Suggestions and contributions are welcome! In particular, we are looking for someone who is able to create executables for a wider variety of operating systems. Even if you run the script from the command line, if you have a non-Windows OS, please consider using your programming skills and the instructions in create_executable_instructions.txt in the repository main folder to create an executable version to help other users with your operating system.
For bugs or usability issues, please raise an issue on GitHub. For new feature implementations, expansions, or any larger changes that you might make, we'd love if you made a pull/merge request to share that information with us.
Expansion ideas on this project are not in active development; formal development through the Rubenstein Library has ended, so interested parties are invited to contribute to making new features a reality!

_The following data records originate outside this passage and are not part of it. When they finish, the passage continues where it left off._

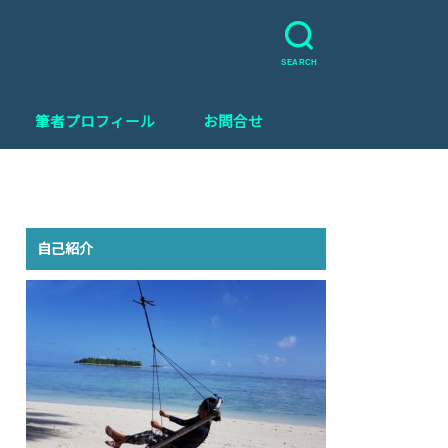
グ
SEARCH
筆者プロフィール
お問合せ
自己紹介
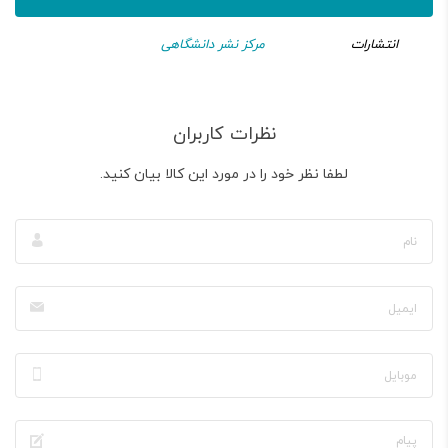
انتشارات
مرکز نشر دانشگاهی
نظرات کاربران
لطفا نظر خود را در مورد این کالا بیان کنید.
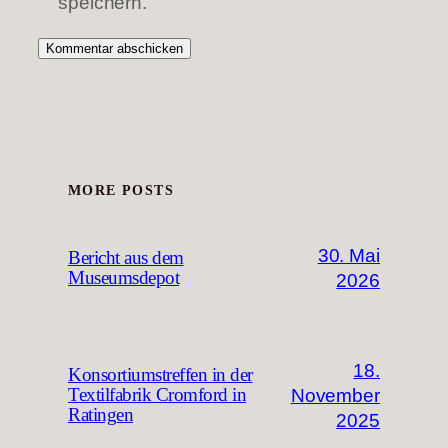
speichern.
MORE POSTS
30. Mai
Bericht aus dem
Museumsdepot
2026
18.
Konsortiumstreffen in der
November
Textilfabrik Cromford in
Ratingen
2025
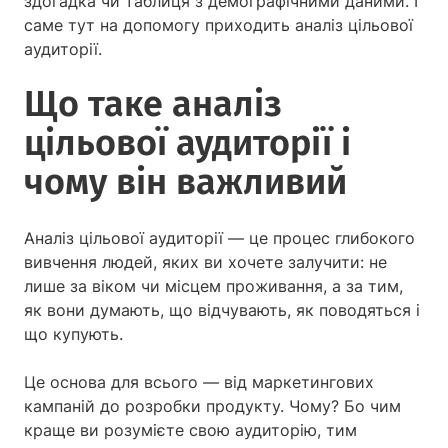
здогадка чи таблиця з демографічними даними. І
саме тут на допомогу приходить аналіз цільової
аудиторії.
Що таке аналіз
цільової аудиторії і
чому він важливий
Аналіз цільової аудиторії — це процес глибокого
вивчення людей, яких ви хочете залучити: не
лише за віком чи місцем проживання, а за тим,
як вони думають, що відчувають, як поводяться і
що купують.
Це основа для всього — від маркетингових
кампаній до розробки продукту. Чому? Бо чим
краще ви розумієте свою аудиторію, тим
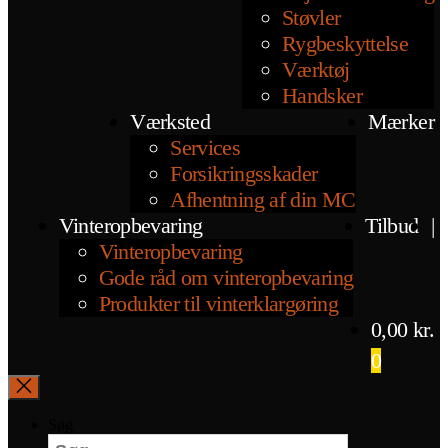
Støvler
Rygbeskyttelse
Værktøj
Handsker
Værksted
Mærker
Services
Forsikringsskader
Afhentning af din MC
Vinteropbevaring
Tilbud
|
Vinteropbevaring
Gode råd om vinteropbevaring
Produkter til vinterklargøring
0,00
kr.
0
Søg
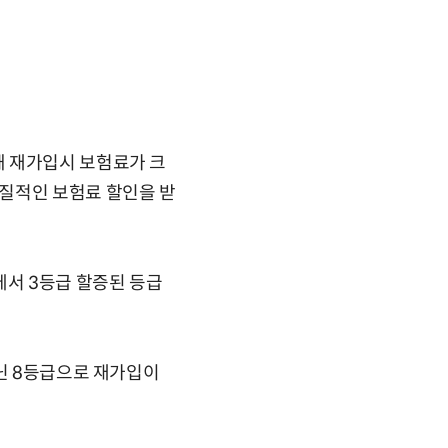
돼 재가입시 보험료가 크
질적인 보험료 할인을 받
서 3등급 할증된 등급
아닌 8등급으로 재가입이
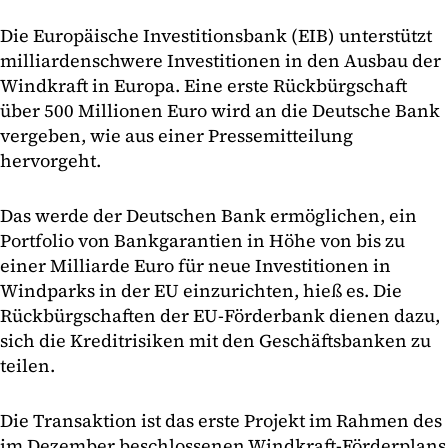
Die Europäische Investitionsbank (EIB) unterstützt
milliardenschwere Investitionen in den Ausbau der
Windkraft in Europa. Eine erste Rückbürgschaft
über 500 Millionen Euro wird an die Deutsche Bank
vergeben, wie aus einer Pressemitteilung
hervorgeht.
Das werde der Deutschen Bank ermöglichen, ein
Portfolio von Bankgarantien in Höhe von bis zu
einer Milliarde Euro für neue Investitionen in
Windparks in der EU einzurichten, hieß es. Die
Rückbürgschaften der EU-Förderbank dienen dazu,
sich die Kreditrisiken mit den Geschäftsbanken zu
teilen.
Die Transaktion ist das erste Projekt im Rahmen des
im Dezember beschlossenen Windkraft-Förderplans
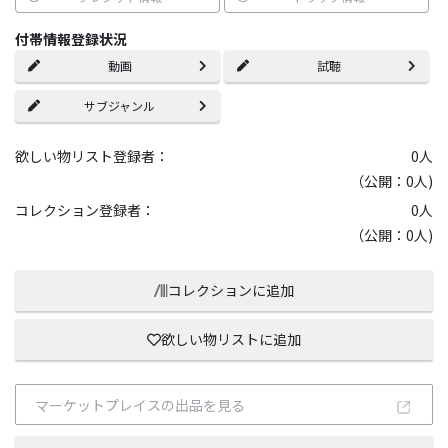
付帯情報登録状況
動画
試聴
サブジャンル
欲しい物リスト登録者：
0
人
（公開：0人)
コレクション登録者：
0
人
（公開：0人)
コレクションに追加
欲しい物リストに追加
マーケットプレイスの出品を見る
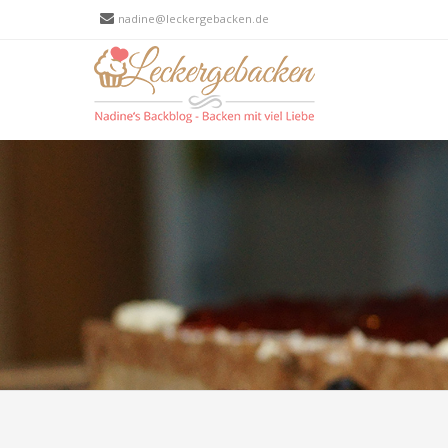
nadine@leckergebacken.de
Men
SKIP T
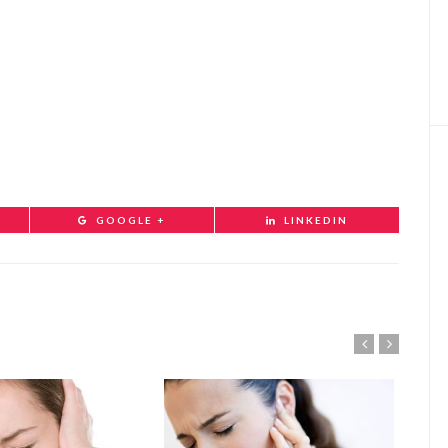
GOOGLE +
LINKEDIN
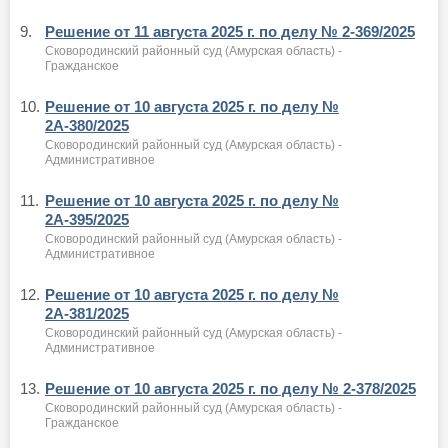
9.
Решение от 11 августа 2025 г. по делу № 2-369/2025
Сковородинский районный суд (Амурская область) -
Гражданское
10.
Решение от 10 августа 2025 г. по делу №
2А-380/2025
Сковородинский районный суд (Амурская область) -
Административное
11.
Решение от 10 августа 2025 г. по делу №
2А-395/2025
Сковородинский районный суд (Амурская область) -
Административное
12.
Решение от 10 августа 2025 г. по делу №
2А-381/2025
Сковородинский районный суд (Амурская область) -
Административное
13.
Решение от 10 августа 2025 г. по делу № 2-378/2025
Сковородинский районный суд (Амурская область) -
Гражданское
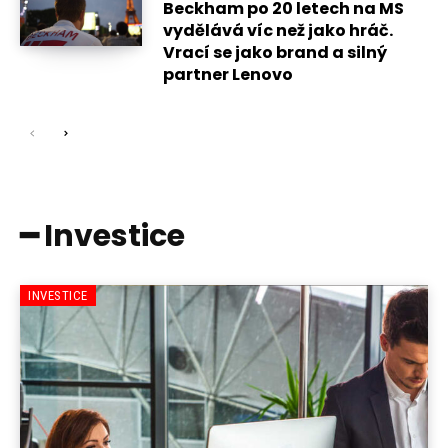
Beckham po 20 letech na MS
vydělává víc než jako hráč.
Vrací se jako brand a silný
partner Lenovo
━ Investice
INVESTICE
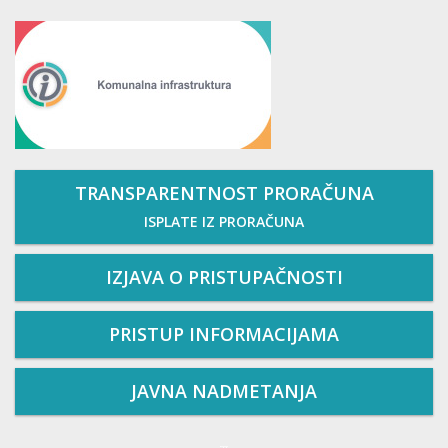
TRANSPARENTNOST PRORAČUNA
ISPLATE IZ PRORAČUNA
IZJAVA O PRISTUPAČNOSTI
PRISTUP INFORMACIJAMA
JAVNA NADMETANJA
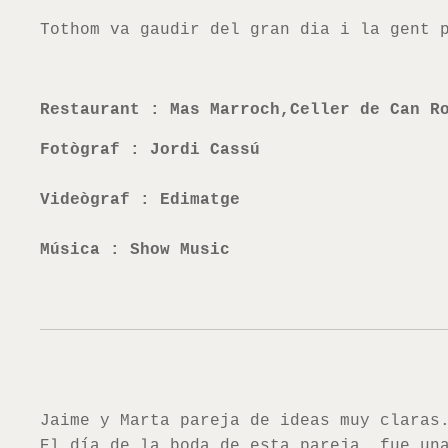
Tothom va gaudir del gran dia i la gent 
Restaurant : Mas Marroch,Celler de Can R
Fotògraf : Jordi Cassú
Videògraf : Edimatge
Música : Show
Music
Jaime y Marta pareja de ideas muy claras
El día de la boda de esta pareja, fue un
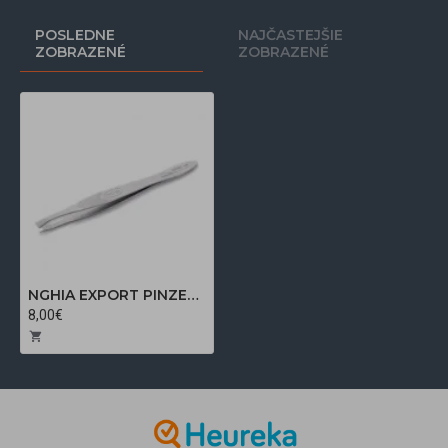
POSLEDNE
NAJČASTEJŠIE
ZOBRAZENÉ
ZOBRAZENÉ
NGHIA EXPORT PINZETA T-02
8,00€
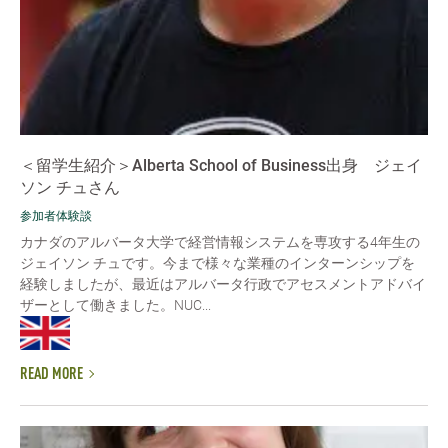
＜留学生紹介＞Alberta School of Business出身 ジェイ
ソン チュさん
参加者体験談
カナダのアルバータ大学で経営情報システムを専攻する4年生の
ジェイソン チュです。今まで様々な業種のインターンシップを
経験しましたが、最近はアルバータ行政でアセスメントアドバイ
ザーとして働きました。NUC...
READ MORE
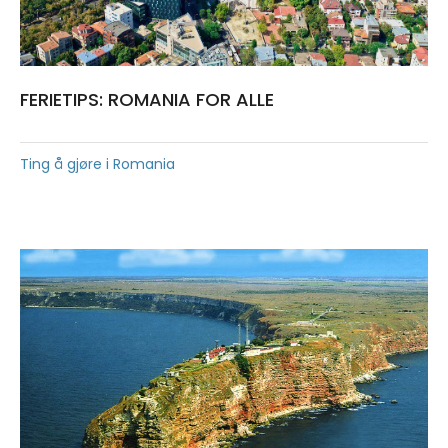
FERIETIPS: ROMANIA FOR ALLE
Ting å gjøre i Romania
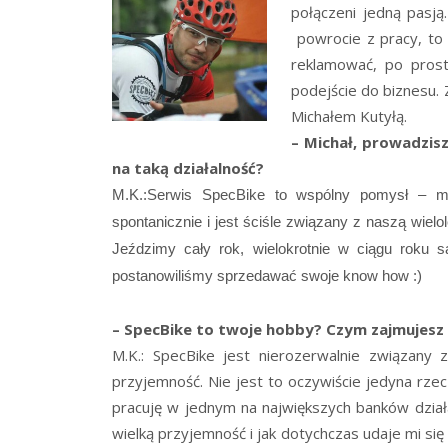
połączeni jedną pasją
powrocie z pracy, to 
reklamować, po prost
podejście do biznesu.
Michałem Kutyłą.
– Michał, prowadzis
na taką działalność?
M.K.:Serwis SpecBike to wspólny pomysł – mój
spontanicznie i jest ściśle związany z naszą wielo
Jeździmy cały rok, wielokrotnie w ciągu roku 
postanowiliśmy sprzedawać swoje know how :)
– SpecBike to twoje hobby? Czym z
ajmujesz 
M.K.: SpecBike jest nierozerwalnie związany
przyjemność. Nie jest to oczywiście jedyna rzec
pracuję w jednym na największych banków dział
wielką przyjemność i jak dotychczas udaje mi s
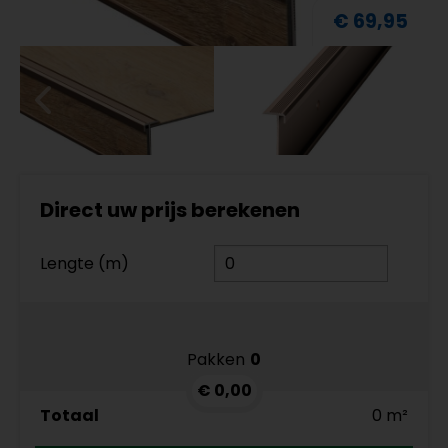
€ 69,95
Direct uw prijs berekenen
Lengte (m)
Pakken
0
€ 0,00
Totaal
0 m²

Opportunities for further refactoring/restructuring include improving the performance bottleneck of accessing archival records and transforming them into BeautifulSoup objects (potentially using SoupStrainer from BS4?), adding functionality to better identify locations of lexicon matches within the archival entry (using ArchiveSpace ID's for example), and making CSV writing function more elegant.
Opportunities for expansion include analyzing match data to highlight distributions of matches (most common lexicons, locations of matches, etc.) and presenting this via visualizations/summary statistics in the GUI to allow for easy strategizing for remediation.
This project was started by Noah Huffman at the Rubenstein Library, and expanded by Miriam Shams-Rainey, a CS and Linguistics undergrad at Duke.
This project was inspired by many other librarians and archivists who have written, presented, or otherwise shared their expertise, strategies, and tools for promoting more inclusive archival description practices. In particular, we'd like to acknowledge work by Archives for Black Lives in Philadelphia (find their GitHub here), Jarrett Drake, Michele Caswell, and Dorothy Berry just to name a few. Many of the lexicon terms and phrases in this project were borrowed from Kelly Bolding of Princeton University (GitHub) (thanks, Kelly!). The initial Python / spaCy reporting framework was heavily influenced by Kayla Heslin's work (Github) at the University of Pittsburgh.